バス停での一件の後、みこは別の怪異を見る事もなく無事に家へと辿り着いていた。
帰ってからはずぶ濡れになっていた所を母に見咎められた事でお風呂へ叩き込まれたくらいで、いつもと変わらない時間を過ごしていた。
夕飯を頂いて、片付けを手伝って宿題も終わらせて、生意気盛りの弟とテレビを眺める。
そんな普通の時間を過ごしているとアレはただの妄想だったのかな?とも思ってしまいそうだった。
(なんであんな事しちゃったんだろ……)
そんな事をつらつらと思い浮かべるみこは淡いクリーム色をした薄手のルームウェアを羽織り、ソファーで両膝を立てて座りながらテレビを眺めている。

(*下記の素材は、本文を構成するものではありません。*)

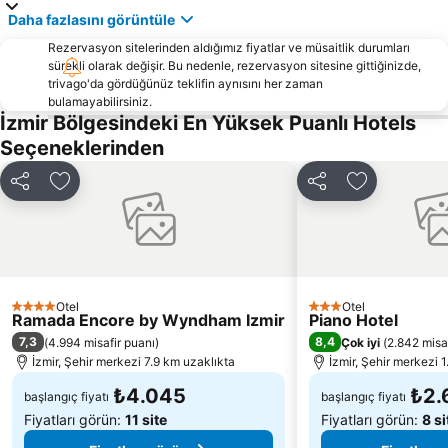
Daha fazlasını görüntüle
Basmane Tren Garı
Karşıyaka İskelesi
Rezervasyon sitelerinden aldığımız fiyatlar ve müsaitlik durumları
Kemeraltı
Gümüldür Halk Plajı
sürekli olarak değişir. Bu nedenle, rezervasyon sitesine gittiğinizde,
trivago'da gördüğünüz teklifin aynısını her zaman
Çukuraltı Halk Plajı
Ege Üniversitesi Tıp Fakültesi
bulamayabilirsiniz.
Fahrettin Altay Metro İstasyonu
Alsancak İskelesi
İzmir Bölgesindeki En Yüksek Puanlı Hotels
Seçeneklerinden
Menemen
Teos Marina
Göztepe İskelesi
Doğanbey Havacılar Sitesi Önü
Paylaş
Favorilerime ekle
Paylaş
Favorilerime
Göztepe Metro İstasyonu
Ege Üniversitesi Metro İstasyonu
Club Yali Castle Aquapark
Forum Bornova Alışveriş Merkezi
Şirinyer Tren Garı
İzmir Saat Kulesi
Uçkuyular İskelesi
Karakum Halk Plajı
Otel
Otel
4 Yıldız
3 Yıldız
Ramada Encore by Wyndham Izmir
Pasaport Vapur İskelesi
14 Evler Halk Plajı
Piano Hotel
7,3
8,4
(
4.994 misafir puanı
)
Çok iyi
(
2.842 misa
Poligon Metro İstasyonu
İzmir Atatürk Stadı
İzmir, Şehir merkezi 7.9 km uzaklıkta
İzmir, Şehir merkezi 1
₺4.045
₺2.
başlangıç fiyatı
başlangıç fiyatı
Fiyatları görün:
11 site
Fiyatları görün:
8 si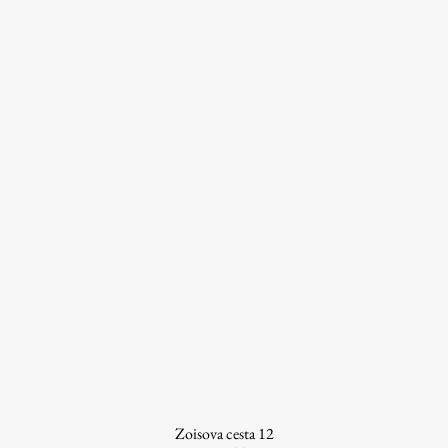
ŠIS (SI)
ŠIS (EN)
Aktualno
Obvestila
Novice
Koledar dogodkov
Program dela
Raziskovanje
Zoisova cesta 12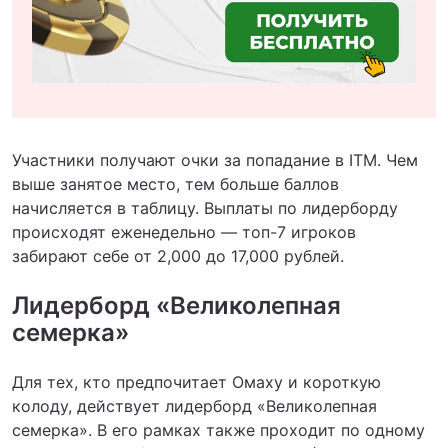
Участники получают очки за попадание в ITM. Чем
выше занятое место, тем больше баллов
начисляется в таблицу. Выплаты по лидерборду
происходят еженедельно — топ-7 игроков
забирают себе от 2,000 до 17,000 рублей.
Лидерборд «Великолепная
семерка»
Для тех, кто предпочитает Омаху и короткую
колоду, действует лидерборд «Великолепная
семерка». В его рамках также проходит по одному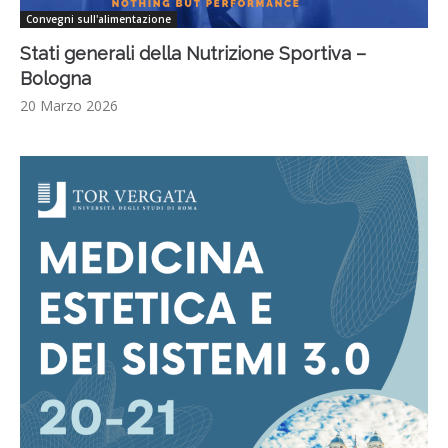
Convegni sull'alimentazione
Stati generali della Nutrizione Sportiva –
Bologna
20 Marzo 2026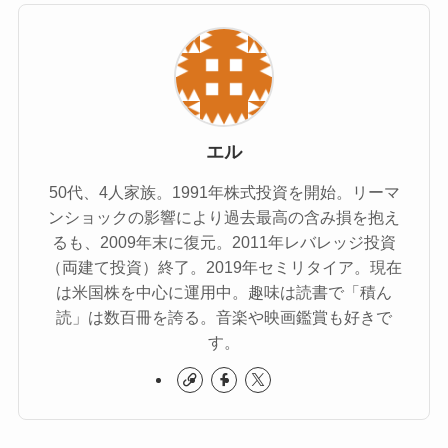
エル
50代、4人家族。1991年株式投資を開始。リーマ
ンショックの影響により過去最高の含み損を抱え
るも、2009年末に復元。2011年レバレッジ投資
（両建て投資）終了。2019年セミリタイア。現在
は米国株を中心に運用中。趣味は読書で「積ん
読」は数百冊を誇る。音楽や映画鑑賞も好きで
す。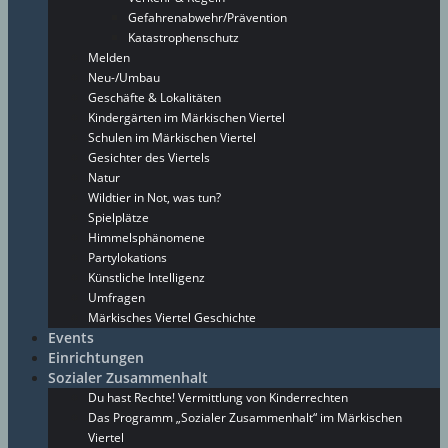
Gefahrenabwehr/Prävention
Katastrophenschutz
Melden
Neu-/Umbau
Geschäfte & Lokalitäten
Kindergärten im Märkischen Viertel
Schulen im Märkischen Viertel
Gesichter des Viertels
Natur
Wildtier in Not, was tun?
Spielplätze
Himmelsphänomene
Partylokations
Künstliche Intelligenz
Umfragen
Märkisches Viertel Geschichte
Events
Einrichtungen
Sozialer Zusammenhalt
Du hast Rechte! Vermittlung von Kinderrechten
Das Programm „Sozialer Zusammenhalt“ im Märkischen
Viertel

フロントボタンのトップスとゴムウェストのアンダーは上下共に六分丈で生地の薄さも相まってブラとショーツが透けて見えている。
世の男性達が見たら狂喜乱舞して視姦してくるだろうその姿も、実の弟である恭介に取っては見慣れたいつもの格好であり、興奮のこの字すら感じる事はない。
観るとはなしテレビを眺めているが、頭の中では先程からバス停での出来事についての事を思い返してしまう。
気が付いたら消えていたあのオジサン。
(ちょっとだけ……残念だったかも……♡)
そんな風に思い返していたからなのだろう。
ゾクリ
「っぁ♡」
あの時に感じた快感が鮮明に蘇り、胎の奥から背筋へとゾクゾクとした疼きが走り抜けていくのを感じて思わず下腹部を抱えこむ。
胎の奥が、子宮の辺りがキュンキュンと蠢くのにあわせるかのようにみこの瞳がとろりと潤みを増し、熱く熱く吐息が蕩けていく。
「姉ちゃん、どしたん?」
少しシスコンの気がある弟の恭介がそんなみこの様子をスルーするなんて事はなく、少し心配げに様子を伺ってくる。
(うぅ……。今日はスルーして欲しかったな)
「あ……、うん。時間も遅いし。ち、ちょっと欠伸が出ちゃっただけ……」
大きく、そしてゆっくりと、ともすれば漏れそうになる喘ぐ声を殺しながら息を吐き、努めてダルそうな声を意識してそう応えた。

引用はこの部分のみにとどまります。